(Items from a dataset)

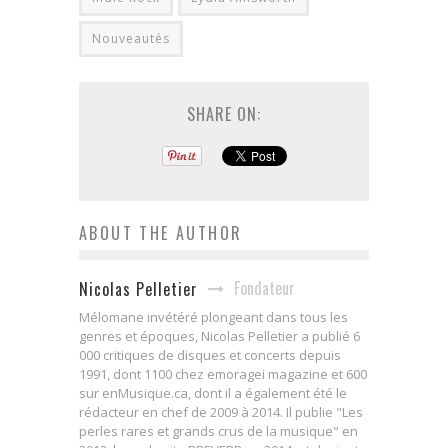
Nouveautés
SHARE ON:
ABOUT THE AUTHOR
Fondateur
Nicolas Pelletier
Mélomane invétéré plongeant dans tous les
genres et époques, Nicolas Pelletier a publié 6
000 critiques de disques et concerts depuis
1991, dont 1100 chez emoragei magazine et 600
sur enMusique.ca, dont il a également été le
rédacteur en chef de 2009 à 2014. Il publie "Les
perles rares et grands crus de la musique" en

---

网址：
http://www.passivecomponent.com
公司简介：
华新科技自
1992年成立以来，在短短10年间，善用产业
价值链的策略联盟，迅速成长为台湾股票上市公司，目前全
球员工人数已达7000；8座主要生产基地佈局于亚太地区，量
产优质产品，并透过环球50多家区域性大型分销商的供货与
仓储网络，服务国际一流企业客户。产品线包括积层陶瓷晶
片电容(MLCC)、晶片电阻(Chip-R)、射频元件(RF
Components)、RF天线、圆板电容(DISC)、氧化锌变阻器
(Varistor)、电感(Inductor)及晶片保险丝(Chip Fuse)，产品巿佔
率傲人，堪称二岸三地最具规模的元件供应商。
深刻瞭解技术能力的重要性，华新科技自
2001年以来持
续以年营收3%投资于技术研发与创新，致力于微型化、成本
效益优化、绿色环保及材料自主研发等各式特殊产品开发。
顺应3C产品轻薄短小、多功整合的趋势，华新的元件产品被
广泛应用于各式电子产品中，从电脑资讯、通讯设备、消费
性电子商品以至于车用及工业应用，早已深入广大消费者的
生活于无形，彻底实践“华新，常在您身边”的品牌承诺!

==

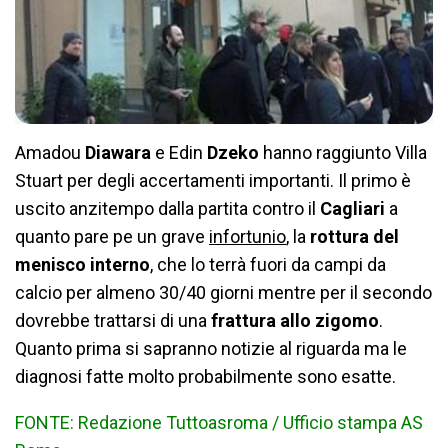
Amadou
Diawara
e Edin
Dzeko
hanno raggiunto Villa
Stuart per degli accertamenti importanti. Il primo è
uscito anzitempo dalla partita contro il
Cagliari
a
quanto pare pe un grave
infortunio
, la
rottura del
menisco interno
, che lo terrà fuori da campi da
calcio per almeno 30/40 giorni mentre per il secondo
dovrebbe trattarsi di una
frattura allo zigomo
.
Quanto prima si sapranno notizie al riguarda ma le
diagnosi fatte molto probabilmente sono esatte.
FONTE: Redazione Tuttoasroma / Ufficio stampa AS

* [Task item] Go through the data above and tally every line that includes "Pelletier". State only the total.

* [Result for this task] 2